Renoncer à boire de l’alcool en janvier pour vivre un « dry january (en français dans le texte : janvier sec) est une pratique qui se propage depuis une dizaine d’années et provient d’une campagne de santé publique anglaise pour lutter contre l’alcoolisme. Cette année, Martine a essayé. 

Par Martine Lelait 

Janvier se termine. Le moment de faire un petit bilan de ce Dry January ou mois sans alcool dont il me semble n’avoir jamais tant entendu parler avant cette année. L’initiative est pourtant née, il y a exactement 10 ans, au Royaume-Uni. Le concept :  ne pas boire une seule goutte d’alcool durant tout le mois de janvier.

Il s’agit là non pas d’un diktat mais d’une proposition, sans contrainte ni punition si on ne s’y tient pas ; c’est un défi qu’on se donne à soi-même, un choix strictement personnel, de s’accorder un moment privilégié dans l’année pour faire le point sur sa consommation d’alcool, qu’elle soit problématique ou non. 

Selon des chercheurs britanniques, les conséquences d’une abstinence seraient globalement positives : meilleur sommeil, meilleure forme, vie sexuelle plus satisfaisante, perte de poids, économie d’argent, sentiment de victoire lorsqu’on a tenu tout le mois 

(Source : le site officiel du Dry January, #LeDéfiDeJanvier). 

Si le concept est archi-simple à comprendre, il est peut-être moins facile à mettre en œuvre et il est surtout source de nombreuses discussions, voire de critiques depuis son importation en France.

Par exemple, le philosophe Guillaume von der Weid, chroniqueur au mensuel Santé Mentale, regrette que cette campagne n’arrive pas au bon moment dans l’année.

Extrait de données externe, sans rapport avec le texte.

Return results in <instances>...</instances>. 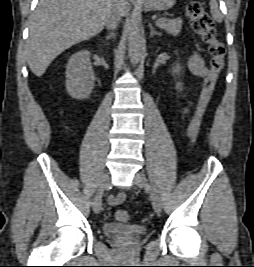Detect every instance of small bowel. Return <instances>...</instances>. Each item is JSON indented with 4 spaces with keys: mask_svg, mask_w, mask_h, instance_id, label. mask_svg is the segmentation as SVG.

Le fait que ce soit le mois de janvier qui ait été choisi pourrait laisser entendre que seuls les excès liés aux fêtes de Noël et du Nouvel An seraient néfastes pour la santé et qu’un « petit coup de Dry January » remettrait les pendules à l’heure et autoriserait à reprendre une consommation régulière, voire abusive, les autres 11 mois de l’année ; autrement dit, que cette initiative limitée dans le temps ressemblerait à un coup d’épée dans l’eau, sinon dans l’alcool.  

Pour d’autres au contraire, le mois de janvier est très symbolique : il marque le commencement d’une nouvelle année et constitue le bon moment pour prendre de bonnes résolutions qui pourront peut-être durer au-delà des seuls 31 premiers jours de l’année.

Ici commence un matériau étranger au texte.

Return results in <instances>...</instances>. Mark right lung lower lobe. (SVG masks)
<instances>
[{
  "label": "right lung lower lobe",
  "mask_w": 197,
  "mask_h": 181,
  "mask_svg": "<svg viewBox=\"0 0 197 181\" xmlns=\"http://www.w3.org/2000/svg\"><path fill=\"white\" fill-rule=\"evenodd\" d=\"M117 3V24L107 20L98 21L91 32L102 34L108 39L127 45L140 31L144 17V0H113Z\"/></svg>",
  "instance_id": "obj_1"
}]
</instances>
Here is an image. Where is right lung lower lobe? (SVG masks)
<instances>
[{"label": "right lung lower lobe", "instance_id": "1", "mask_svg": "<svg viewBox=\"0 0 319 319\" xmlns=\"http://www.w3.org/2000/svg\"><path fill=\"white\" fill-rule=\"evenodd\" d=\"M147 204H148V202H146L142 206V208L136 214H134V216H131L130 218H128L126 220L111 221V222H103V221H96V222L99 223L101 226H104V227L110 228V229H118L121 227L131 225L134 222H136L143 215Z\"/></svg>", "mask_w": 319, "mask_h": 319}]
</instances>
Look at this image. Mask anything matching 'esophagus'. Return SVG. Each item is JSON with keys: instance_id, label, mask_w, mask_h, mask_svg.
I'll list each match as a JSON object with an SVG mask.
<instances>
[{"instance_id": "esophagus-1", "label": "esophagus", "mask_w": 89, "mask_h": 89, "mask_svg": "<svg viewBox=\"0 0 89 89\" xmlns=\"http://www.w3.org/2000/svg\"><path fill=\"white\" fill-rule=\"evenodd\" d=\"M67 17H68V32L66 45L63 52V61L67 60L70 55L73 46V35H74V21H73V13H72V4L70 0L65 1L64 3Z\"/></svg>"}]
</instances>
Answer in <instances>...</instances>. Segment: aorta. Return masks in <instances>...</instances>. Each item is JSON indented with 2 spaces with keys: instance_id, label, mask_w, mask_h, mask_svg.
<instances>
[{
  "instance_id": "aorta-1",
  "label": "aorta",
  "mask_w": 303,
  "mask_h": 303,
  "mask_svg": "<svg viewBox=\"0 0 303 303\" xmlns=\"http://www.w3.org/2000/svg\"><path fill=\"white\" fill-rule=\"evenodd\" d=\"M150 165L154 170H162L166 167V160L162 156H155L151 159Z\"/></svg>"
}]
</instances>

Autre critique : la durée de l’abstinence. Un mois sans alcool serait jugé trop court pour que les effets s’en fassent réellement sentir. Et trop longs pour ceux qui ont du mal à s’en passer.  Claude Rambaud, première vice-présidente de France Assos Santé, qui promeut le Dry January, reconnaît en effet que cette campagne ne s’adresse pas aux personnes qui rencontrent de lourdes addictions. Elle vise le commun des mortels qui estime que l’alcool ne représente pas un problème. Ce sont les petites habitudes au quotidien d’un verre par-ci ou par-là, sur lesquelles ce Dry January permet de s’interroger.

Et moi dans tout ça, me direz-vous ? Eh bien, je ne suis pas allée jusqu’à l’abstinence complète mais au lieu de lever le coude, j’ai très sérieusement levé le pied. Cela s’est avéré par moments une gageure surtout lorsque je me suis retrouvée invitée. Mais finalement, cela s’est passé sans difficulté majeure. A l’évidence, il est plus facile de refuser un apéritif quand on est plusieurs autour de la table à faire de même. C’est là où le Dry January est facilitant, car il permet de n’être pas seul dans la démarche. Je terminerai en déplorant le manque d’accompagnement du Ministère de la Santé, des pouvoirs publics en général (sauf dans certaines villes comme Grenoble ou Paris en 2022) qui ne donne pas à cette campagne l’ampleur qu’elle pourrait avoir si elle était relayée par des spots télévisés, par de l’affichage dans les lieux publics. Sans doute les lobbys de pinardiers et les enjeux économiques sont-ils suffisamment importants pour qu’on ne touche pas à cette sacro-sainte habitude française.